Ini kali pertama Jordan hampir mengatakan sebanyak satu paragraf penuh dalam membicarakan apa yang telah terjadi. Mungkin dibandingkan sebelum yang hanya sepatah dua patah kata saja. Sampai rasanya Evelina ingin mengajarkan lelaki itu berbicara dengan banyak kosa kata agar lebih bermanfaat ketika digunakan.
“Tapi, Jo, gue baru dapat pandangan dari Nonik yang kalian lihat kemarin kalau kita akan semakin mendapat masalah. Karena di luar gelap dan enggak mudah jalan kaki menuju jalan besar. Apalagi rombongan kita banyak dan enggak semua bisa diawasi dengan baik,” balas Evelina sedikit masuk akal.
Memang tidak dapat dipungkiri bahwa keadaan di luar benar-benar gelap dan jarak penglihatan mereka jelas sangat pendek. Itu pun akibat sinar dari senter maupun lampu timar yang berada di tangan masing-masing kelompok.
“Apa yang lo bilang memang benar, Ve. Tapi, semua kembali pada situasi sekarang mungkin enggak memumpuni lagi untuk tetap tinggal. Bahkan kepala desa juga sepertinya enggak keberatan kita balik sekarang.” Jordan mengangguk beberapa kali menatap Evelina yang masih keras kepala.
Namun, gadis itu tetap pada pendiriannya pun melenggang keluar membuat Jordan melebarkan matanya panik sekaligus terkejut.

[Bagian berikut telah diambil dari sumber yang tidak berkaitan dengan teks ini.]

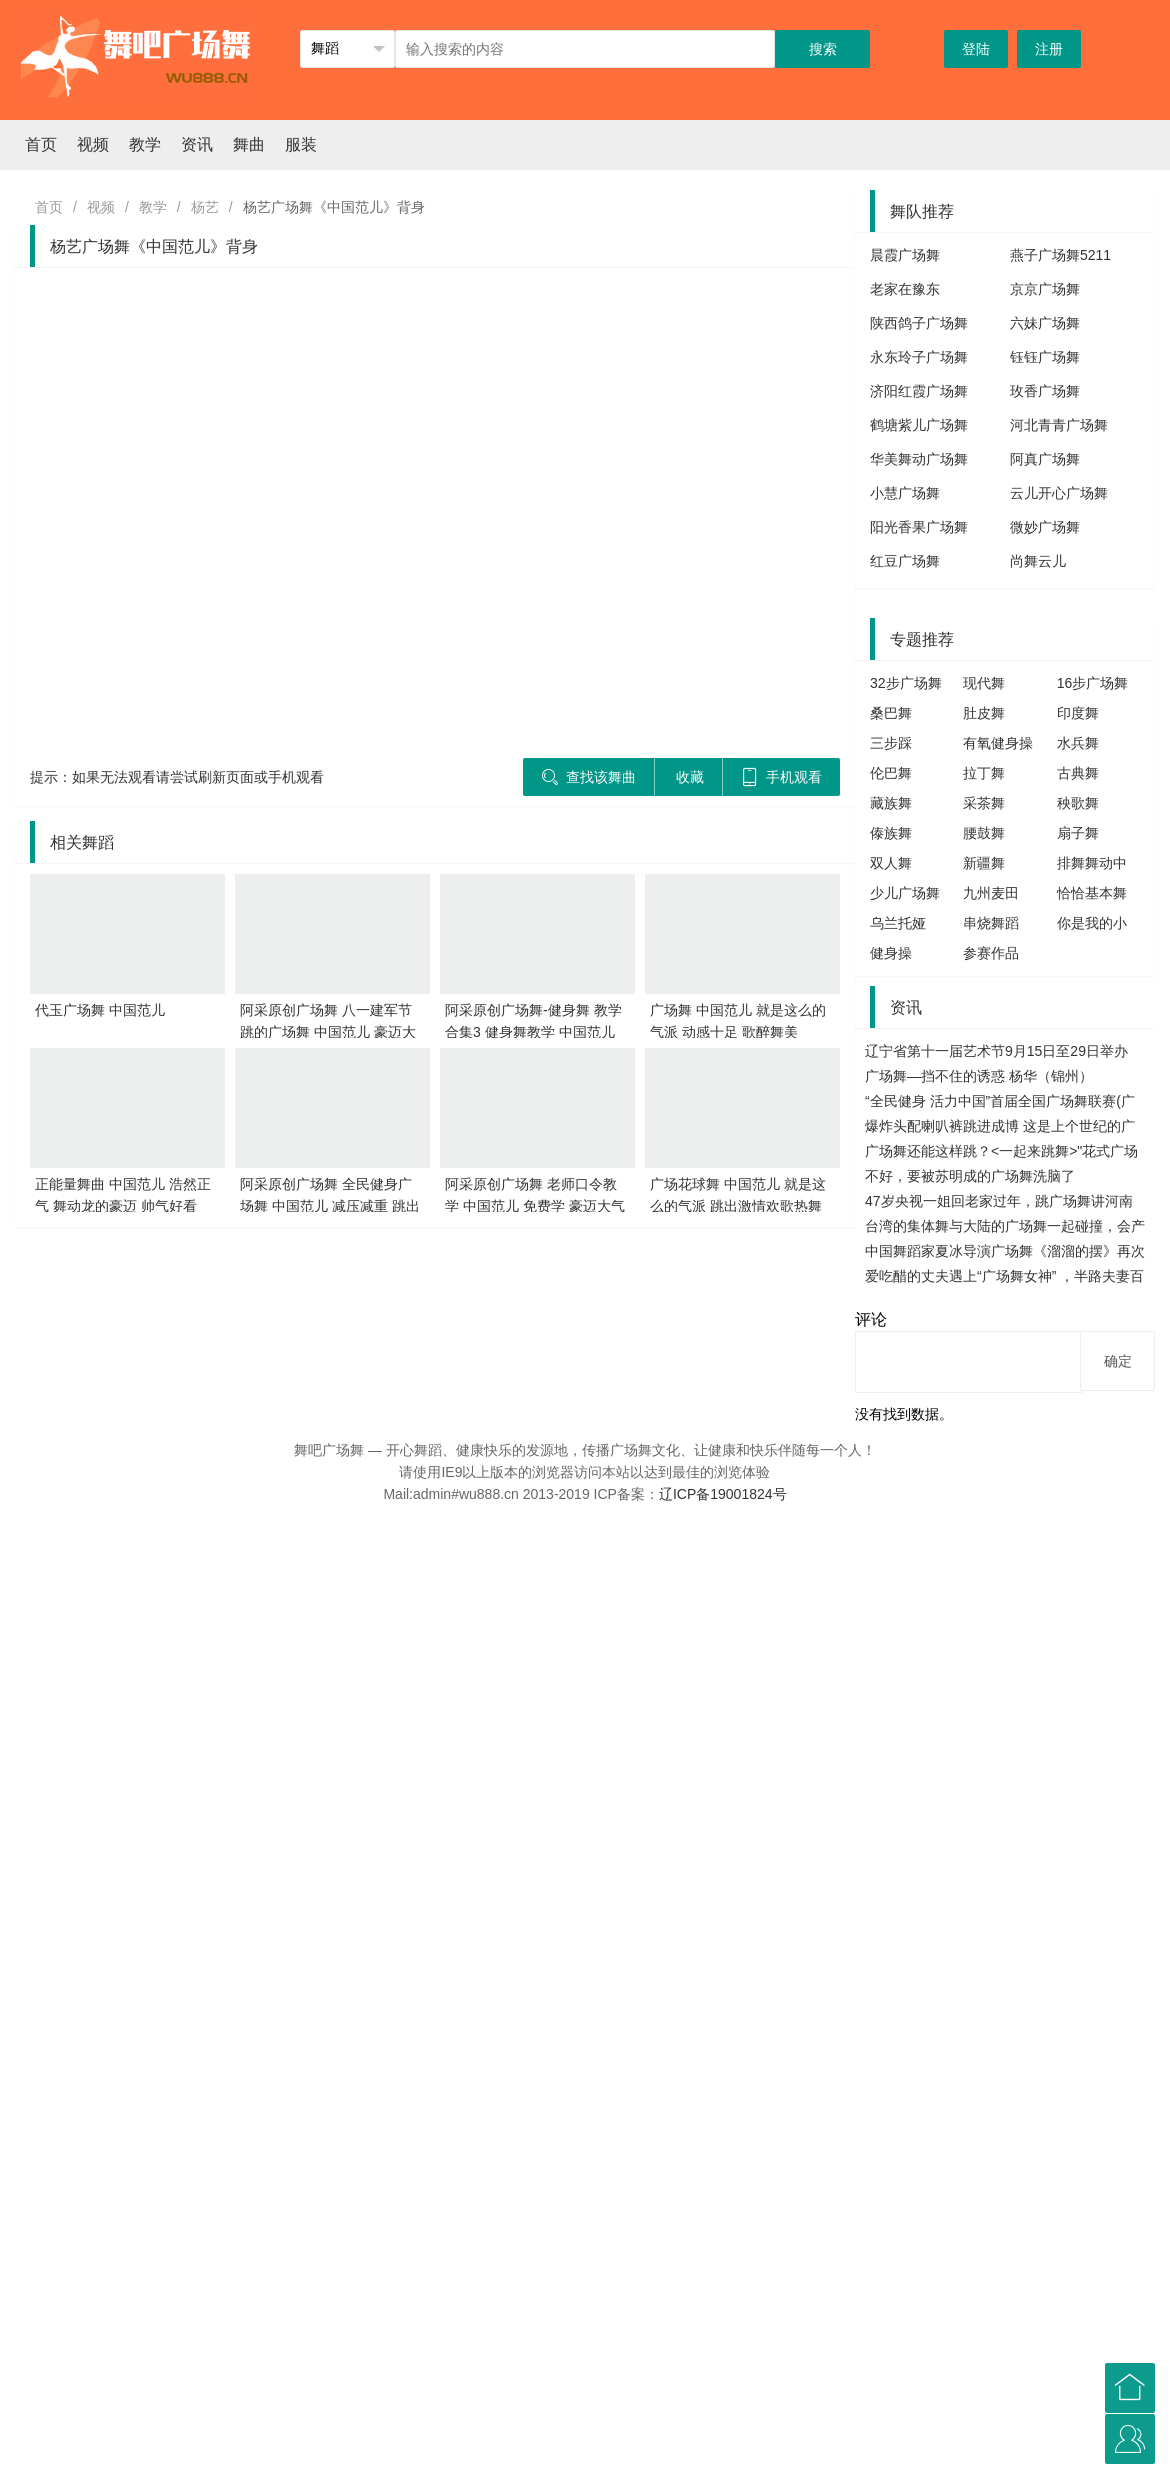 This screenshot has width=1170, height=2480. I want to click on 腰鼓舞, so click(984, 833).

Lelaki itu jelas khawatir jika Evelina mengekspose dirinya sendiri sebagai anak indigo yang mungkin akan membawa banyak bencana.
“Ve, lo jangan keras kepala! Ini semua permintaan Zafran untuk lo jangan ikut campur dulu. Ingat, semakin lo keras kepala begini, maka semakin terancam keberadaan lo. Karena enggak akan ada anak SMA Catur Wulan yang bakalan nerima lo dengan baik. Bahkan sebelum lo dikenal sebagai indigo udah mendapat sambutan yang kurang hangat,” tutur Jordan setengah mengomel akan kekesalannya pada Evelina yang selalu melakukan semua tindakan tanpa ragu.
“Ingat, Ve, keberadaan lo masih dalam pengawasan Zafran! Jadi, jangan sampai dia balik ke sini lo malah membuat situasi semakin runyam. Bahkan menyusahkan kedua orang tua lo yang jelas-jelas mencari uang,” lanjut Jordan ada benarnya membuat Evelina spontan menutup mulutnya rapat.